Looking back at what was a tight contest for much of the season, the Italians’ abrupt capitulation can only be described as a massive disappointment.
Sebastian Vettel and Kimi Raikkonen appeared capable of forcing Mercedes to at least break a sweat on their way to a fourth straight world constructors’ championship.
But Ferrari blew the chance to crack their dominance of the competition at the United States Grand Prix last month, slipping to an unassailable deficit of 147 points.
The colossal gap between first and second, which might even increase by the end of the final two races in Brazil and Abu Dhabi, gives the Scuderia much to consider ahead of next season.

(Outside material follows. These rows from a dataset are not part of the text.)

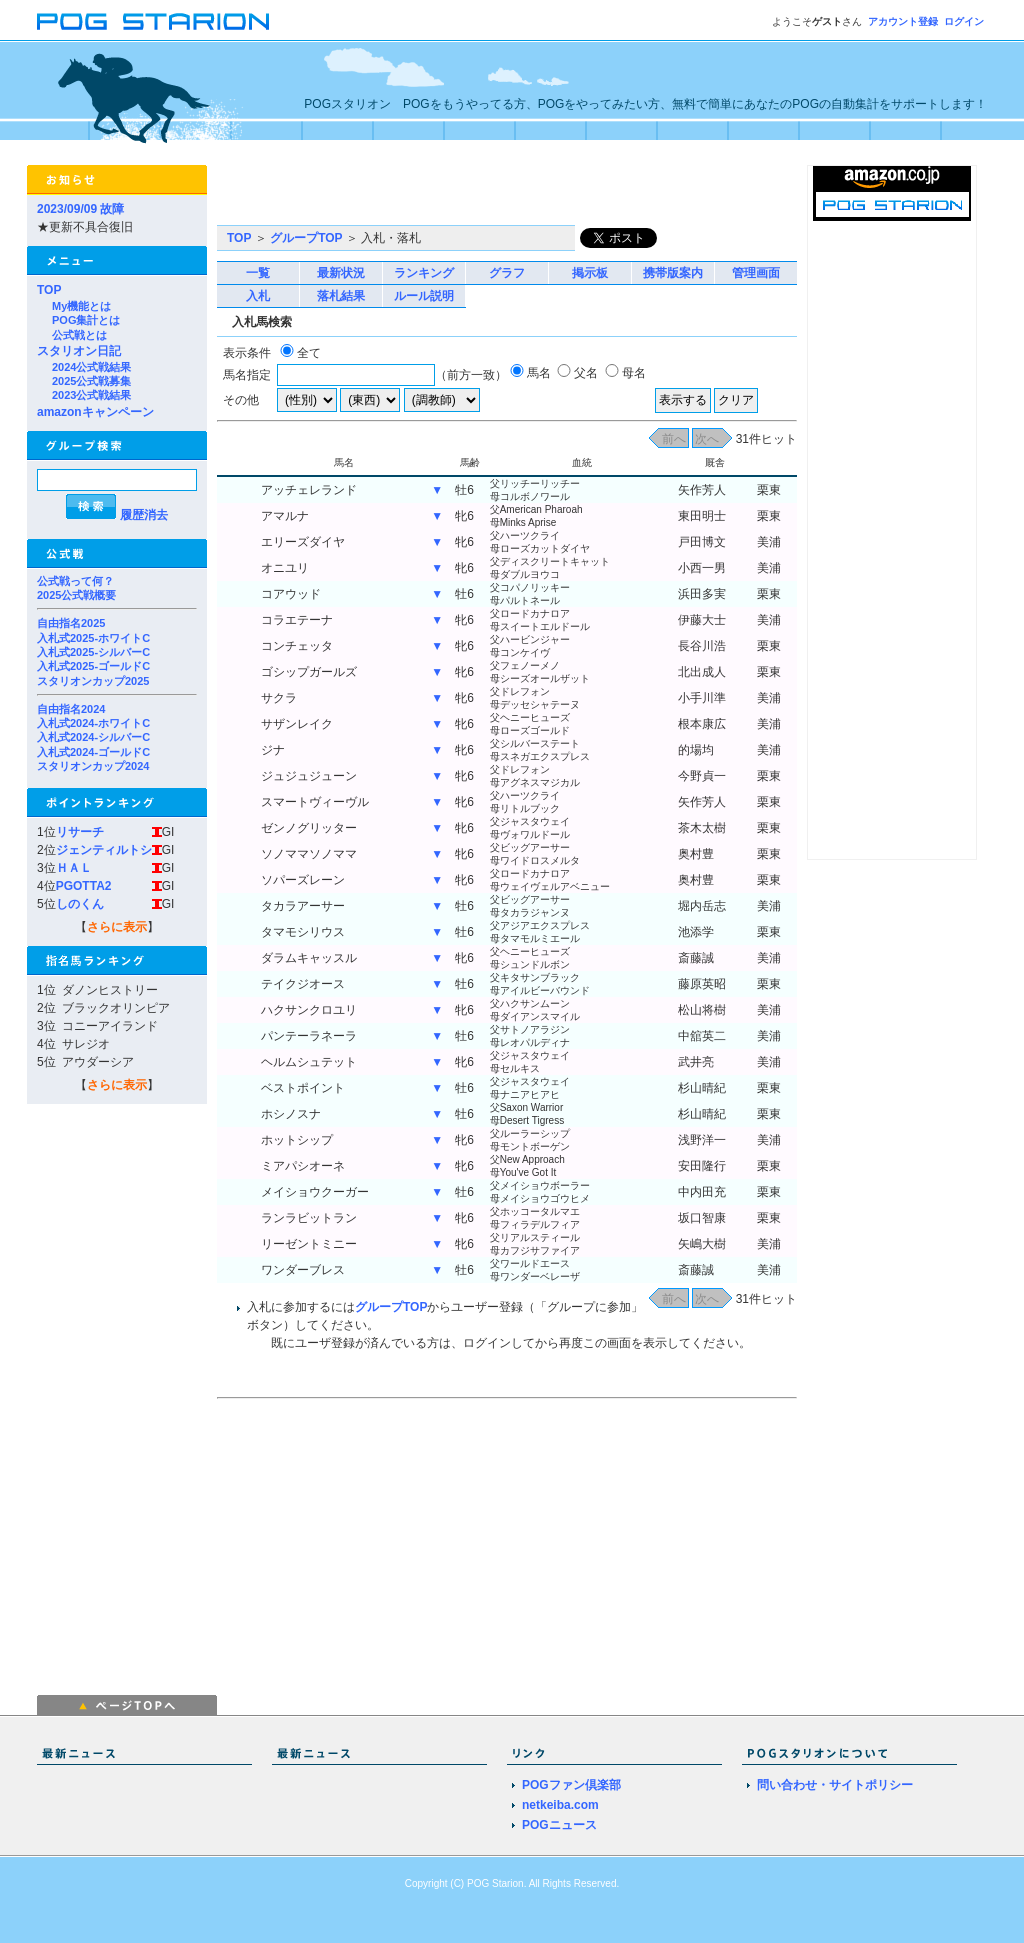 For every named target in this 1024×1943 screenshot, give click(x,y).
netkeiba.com (560, 1805)
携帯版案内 (673, 273)
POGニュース (559, 1825)
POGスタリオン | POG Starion (153, 21)
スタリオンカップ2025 (93, 681)
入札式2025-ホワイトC (93, 638)
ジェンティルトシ (104, 850)
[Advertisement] (451, 195)
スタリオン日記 (79, 351)
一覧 (258, 273)
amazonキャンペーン (95, 412)
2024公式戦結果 (91, 367)
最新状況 (341, 273)
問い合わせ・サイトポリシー (835, 1785)
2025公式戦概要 (76, 595)
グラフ (507, 273)
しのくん (80, 904)
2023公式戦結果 (91, 395)
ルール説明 (424, 296)
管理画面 (756, 273)
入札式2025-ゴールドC (93, 666)
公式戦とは (79, 335)
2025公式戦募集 (91, 381)
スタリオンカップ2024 (93, 766)
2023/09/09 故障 (80, 209)
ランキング (424, 273)
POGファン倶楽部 (571, 1785)
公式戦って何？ (75, 581)
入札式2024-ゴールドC (93, 752)
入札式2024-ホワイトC (93, 723)
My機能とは (81, 306)
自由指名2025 (71, 623)
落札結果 (341, 296)
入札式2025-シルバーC (93, 652)
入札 (258, 296)
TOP (49, 290)
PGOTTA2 (84, 886)
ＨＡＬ (74, 868)
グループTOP (306, 238)
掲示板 (590, 273)
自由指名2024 (71, 709)
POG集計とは (86, 320)
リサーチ (80, 832)
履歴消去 (144, 515)
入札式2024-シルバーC (93, 737)
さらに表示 (117, 927)
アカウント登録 (903, 21)
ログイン (964, 21)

Reflecting on a campaign of two contrasting periods, Ferrari president Sergio Marchionne seems to be looking forward to a fresh start.
"I think we have learned a lot, and it's a painful way of learning it. The second half revealed some structural weaknesses in the manner in which we are managing the business, which are going to get rectified and hopefully in 2018 will be a much better season," he said in an investors' call, per ESPN.
"I remind everybody who asks me this question, and I am probably the most critical in the way in which we manage our F1 activities, but if I had asked anybody at this time last year as to how well we would have done in 2017 I couldn't have got a buyer for the idea that we would be that far advanced in the first half of the season.
"So, we have done well given our starting point, [but] we were unable to finish the task. It's a 2018 objective now. We regret not having done better, but the car is there – it's in my view the best car on the track today.”
HOW DID IT GO SO WRONG FOR FERRARI?
However, regarding the particular reasons behind their failings, Marchionne made no effort to exclude Vettel and Raikkonen from the blame.
"I don't believe in bad luck.
"Ultimately it's a reflection on the way in which we manage the businesses. It was a combination, especially in the second half of the season, between technical issues and driver error – or driver misjudgement.”
It’s a fair assessment given their stunning run of misfortune between the 14th and 16th events on the calendar.
Vettel and Raikkonen were both forced to retire from the Singapore Grand Prix due to a crash on the first turn before engine problems in Malaysia and Japan all but confirmed their grim fate.
Ferrari fan or not, one has to feel a shred of sympathy for The Prancing Horse.